A bipartisan group of senators has set up a roadblock, perhaps insurmountable, against a congressionally mandated US Dept. of Veterans Affairs proposal revamping its extensive network of hospitals and other health care facilities.
Twelve Senators, led by Veterans' Affairs Committee Chairman Jon Tester (D-Mont.), said in a June 27 statement that they oppose the process established by a 2018 law for launching an overhaul of VA’s system of facilities.
At issue is the process for an Asset and Infrastructure Review (AIR) Commission, created by the 2018 VA MISSION Act. That law required the VA to propose a reshaping of its portfolio of about 170 medical facilities, which the department says, makes it the largest U.S. integrated healthy care system.

VA’s proposal, issued in March, would shut some facilities, build new ones and expand or reconfigure others. At the time, the Associated General Contractors of America projected that the proposed program could mean billions of dollars for construction.

The proposal would respond to such trends as an increase in the number of veterans who live in certain parts of the South and West and a reduction in the number who live in the northeast and Midwest, a spokesperson said in March.

The age and condition of VA facilities also played a part in the department's plan. In the report outlining the new facilities network, department Secretary Denis McDonough said it would replace “old, outdated, run-down facilities with state-of-the-art facilities designed with veterans and VA employees in mind.”

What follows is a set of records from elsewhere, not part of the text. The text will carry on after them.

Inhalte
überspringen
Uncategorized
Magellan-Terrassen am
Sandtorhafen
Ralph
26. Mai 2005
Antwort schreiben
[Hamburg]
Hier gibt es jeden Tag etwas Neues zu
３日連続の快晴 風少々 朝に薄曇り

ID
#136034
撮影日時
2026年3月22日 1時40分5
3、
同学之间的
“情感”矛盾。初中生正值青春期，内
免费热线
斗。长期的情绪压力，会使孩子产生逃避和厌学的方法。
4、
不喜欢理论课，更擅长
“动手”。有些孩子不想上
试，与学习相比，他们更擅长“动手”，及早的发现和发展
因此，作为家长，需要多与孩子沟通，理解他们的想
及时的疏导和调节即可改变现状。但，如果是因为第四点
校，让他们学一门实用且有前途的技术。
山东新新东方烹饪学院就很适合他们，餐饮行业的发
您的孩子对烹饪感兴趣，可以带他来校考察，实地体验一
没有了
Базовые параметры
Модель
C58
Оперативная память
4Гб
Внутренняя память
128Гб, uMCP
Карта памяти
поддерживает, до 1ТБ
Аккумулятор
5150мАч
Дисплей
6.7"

The median age of VA’s buildings is almost 60 years, compared with a median of 8.5 years for U.S. private-sector hospitals. About 69% of VA’s hospitals are older than 50 years, the March report said.
Under the 2018 statute, after VA developed its proposal, the plan was to be reviewed by the AIR Commission, composed of nine presidentially nominated members who were subject to Senate confirmation.
The commission then was to study the plan, which it could alter, and submit its version to the President. He then could end the process at that point or send his recommendations to Congress.

Fierce Opposition

The lever that the 12 senators now are wielding is refusing to approve any nominees to the commission. Biden sent eight nominations to the Senate in March and one in June, but none has come up for a vote or even had a confirmation hearing.

Tester and the 11 other senators said in their statement that the AIR process “would put veterans in both rural and urban areas at a disadvantage” and added that the process “does not have our support and will not move forward.”

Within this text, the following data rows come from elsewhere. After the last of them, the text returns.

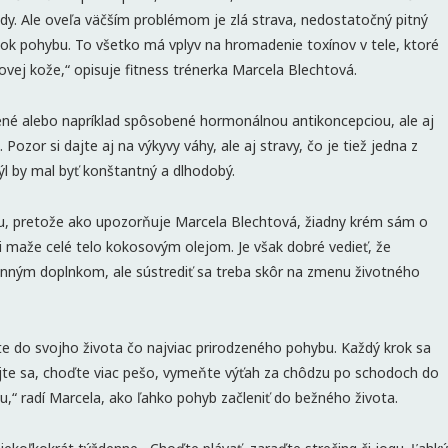
ady. Ale oveľa väčším problémom je zlá strava, nedostatočný pitný
tok pohybu. To všetko má vplyv na hromadenie toxínov v tele, ktoré
ej kože,“ opisuje fitness trénerka Marcela Blechtová.
zené alebo napríklad spôsobené hormonálnou antikoncepciou, ale aj
zor si dajte aj na výkyvy váhy, ale aj stravy, čo je tiež jedna z
štýl by mal byť konštantný a dlhodobý.
ému, pretože ako upozorňuje Marcela Blechtová, žiadny krém sám o
 maže celé telo kokosovým olejom. Je však dobré vedieť, že
nným doplnkom, ale sústrediť sa treba skôr na zmenu životného
te do svojho života čo najviac prirodzeného pohybu. Každý krok sa
jte sa, choďte viac pešo, vymeňte výťah za chôdzu po schodoch do
u,“ radí Marcela, ako ľahko pohyb začleniť do bežného života.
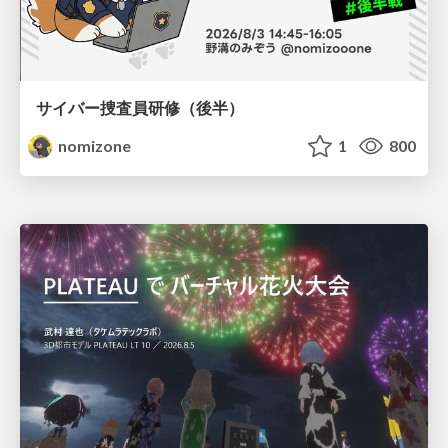
サイバー捜査員研修（後半）
nomizone
1
800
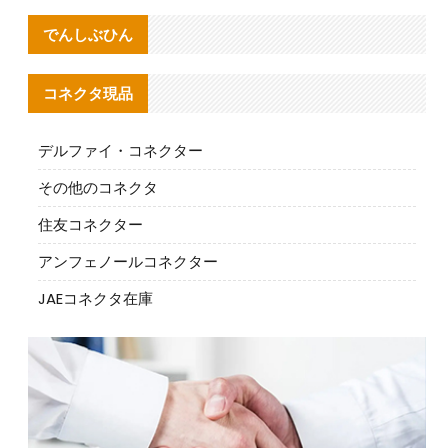
でんしぶひん
コネクタ現品
デルファイ・コネクター
その他のコネクタ
住友コネクター
アンフェノールコネクター
JAEコネクタ在庫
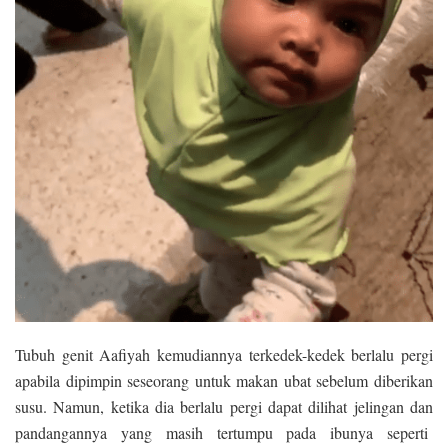
Tubuh genit Aafiyah kemudiannya terkedek-kedek berlalu pergi
apabila dipimpin seseorang untuk makan ubat sebelum diberikan
susu. Namun, ketika dia berlalu pergi dapat dilihat jelingan dan
pandangannya yang masih tertumpu pada ibunya seperti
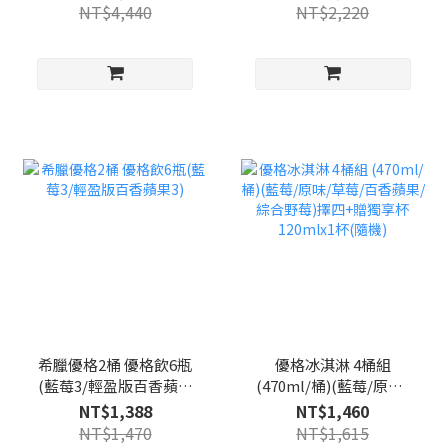
NT$4,440
NT$2,220
希臘優格2桶 優格飲6瓶
優格冰淇淋 4桶組
(藍莓3/輕盈版百香蘋果
(470ml/桶)(藍莓/原味/
3)
草莓/百香蘋果/綜合野
NT$1,388
NT$1,460
莓)擇四+贈獨享杯
NT$1,470
NT$1,615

Besides Tester, the other anti-AIR Democrats are: Sherrod Brown (Ohio), Maggie Hassan (N.H.), Martin Heinrich (N.M.), Ben Ray Lujan (N.M.), Joe Manchin (W.Va.) and Patty Murray (Wash.).

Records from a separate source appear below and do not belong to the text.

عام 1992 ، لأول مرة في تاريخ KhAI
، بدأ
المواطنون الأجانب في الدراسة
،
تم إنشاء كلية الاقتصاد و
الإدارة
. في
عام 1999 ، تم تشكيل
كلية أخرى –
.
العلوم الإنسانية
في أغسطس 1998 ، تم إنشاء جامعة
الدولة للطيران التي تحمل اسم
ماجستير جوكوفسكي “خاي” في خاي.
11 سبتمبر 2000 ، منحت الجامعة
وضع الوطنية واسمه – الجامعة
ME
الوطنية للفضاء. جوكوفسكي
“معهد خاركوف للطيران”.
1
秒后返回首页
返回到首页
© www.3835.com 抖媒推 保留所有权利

Republicans who signed on to the statement are: Shelley Moore Capito (W.Va.), Steve Daines (Mont.), Rob Portman (Ohio), Mike Rounds (S.D.) and John Thune (S.D.). 

Tester’s stance is no surprise. Montana would lose a VA nursing home and two clinics under the VA proposal. At the time the proposal was released, he said that “any effort to kneecap our veterans’ health care is a non-starter for me."

Supporters Cite Outdated Facilities

The AIR program has its supporters. Sen. Jerry Moran, the veterans' affairs panel's top Republican, said in a statement, "Many of the VA's facilities are empty, underutilized and severely outdated."

Moran added, "We passed the VA MISSION Act to address these issues but by refusing to confirm commissioners, we are essentially shutting down the work of the AIR Commission and possibly our only opportunity to fix this long-standing issue."

“President Biden has insisted that our veterans in the 21st century should not be forced to receive care in early 20th century buildings. The median age of VA’s hospitals is nearly 60 years old, and that’s why the President requested nearly $20 billion in new VA infrastructure spending last year and it is why he has requested the largest ever investment in VA infrastructure in his FY23 budget," said Melissa Bryant, Acting Assistant Secretary for Public and Intergovernmental Affairs, in an email to ENR.

"Whatever Congress decides to do with the AIR Commission—which was called for in the 2018 MISSION Act—we will continue to fight for the funding and modernization that our veterans deserve,” she added.

If the AIR proposal doesn’t resurface in some form, decisions on funding and building new VA hospitals and clinics would continue to rest with Congress, including the appropriations committees. In the Senate, that key panel’s members include Tester, Capito, Heinrich, Murray and Moran.

The text of this article was updated on July 6, 2022, to reflect comments from the VA acting assistant secretary.